BEGIN
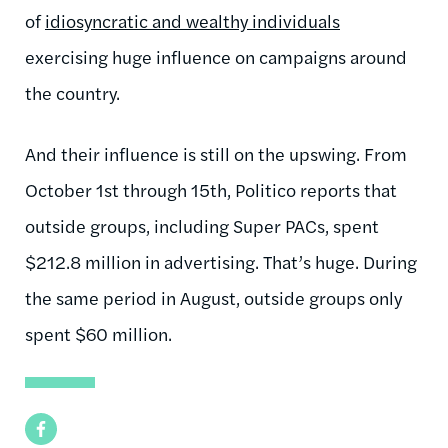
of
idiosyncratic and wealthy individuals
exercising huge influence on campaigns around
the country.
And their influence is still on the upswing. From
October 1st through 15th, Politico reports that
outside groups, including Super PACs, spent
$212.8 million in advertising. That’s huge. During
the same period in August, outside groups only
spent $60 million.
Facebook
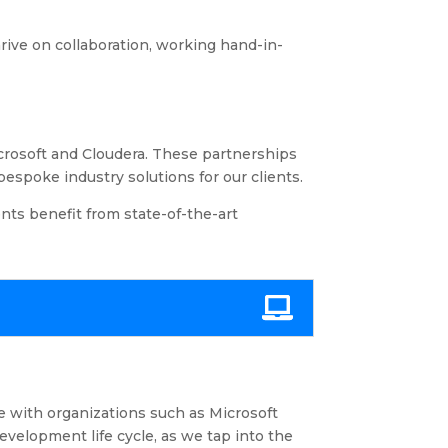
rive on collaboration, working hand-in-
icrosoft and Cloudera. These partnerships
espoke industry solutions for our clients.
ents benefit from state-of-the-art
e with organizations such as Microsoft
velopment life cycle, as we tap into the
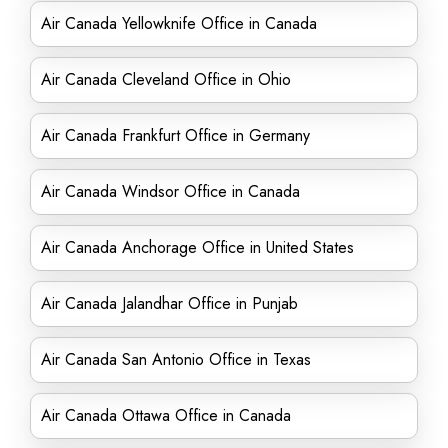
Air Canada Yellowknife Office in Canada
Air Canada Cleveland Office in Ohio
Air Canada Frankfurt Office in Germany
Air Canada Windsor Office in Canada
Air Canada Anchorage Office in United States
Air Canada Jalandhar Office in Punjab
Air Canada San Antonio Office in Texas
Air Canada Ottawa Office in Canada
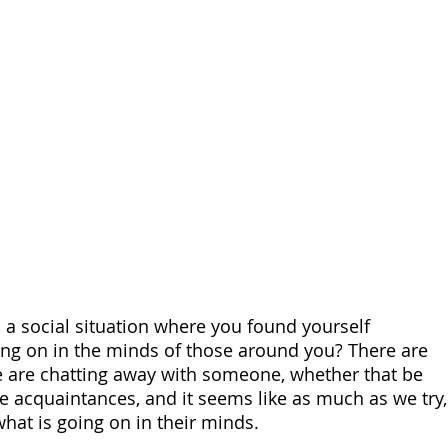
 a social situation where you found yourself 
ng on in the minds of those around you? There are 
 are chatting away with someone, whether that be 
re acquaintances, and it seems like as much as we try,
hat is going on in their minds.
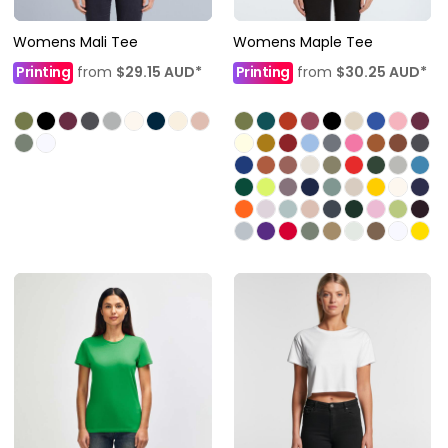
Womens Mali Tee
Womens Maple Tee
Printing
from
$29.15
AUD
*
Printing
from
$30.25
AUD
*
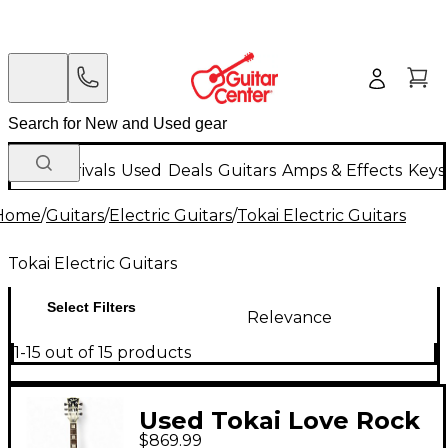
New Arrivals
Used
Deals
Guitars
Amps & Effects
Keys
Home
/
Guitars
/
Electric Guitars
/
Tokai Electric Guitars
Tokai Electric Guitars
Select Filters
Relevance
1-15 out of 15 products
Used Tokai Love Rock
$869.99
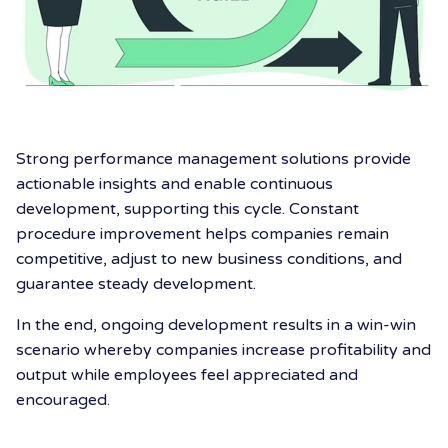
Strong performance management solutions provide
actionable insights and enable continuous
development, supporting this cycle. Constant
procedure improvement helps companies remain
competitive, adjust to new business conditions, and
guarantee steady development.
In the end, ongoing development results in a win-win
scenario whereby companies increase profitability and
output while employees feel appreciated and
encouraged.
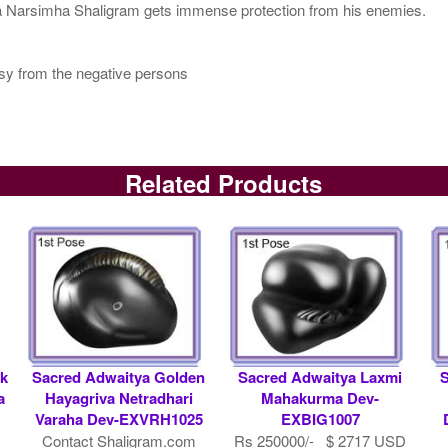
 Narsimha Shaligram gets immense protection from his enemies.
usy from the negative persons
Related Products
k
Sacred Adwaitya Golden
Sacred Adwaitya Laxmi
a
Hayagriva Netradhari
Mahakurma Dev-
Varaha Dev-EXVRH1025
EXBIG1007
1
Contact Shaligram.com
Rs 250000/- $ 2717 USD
END
DESCRIPTION OF THE TASK.
I'd like every line with the string "spent" copied from the listing.

RESPONSE TO THIS EXERCISE.
outside groups, including Super PACs, spent
spent $60 million.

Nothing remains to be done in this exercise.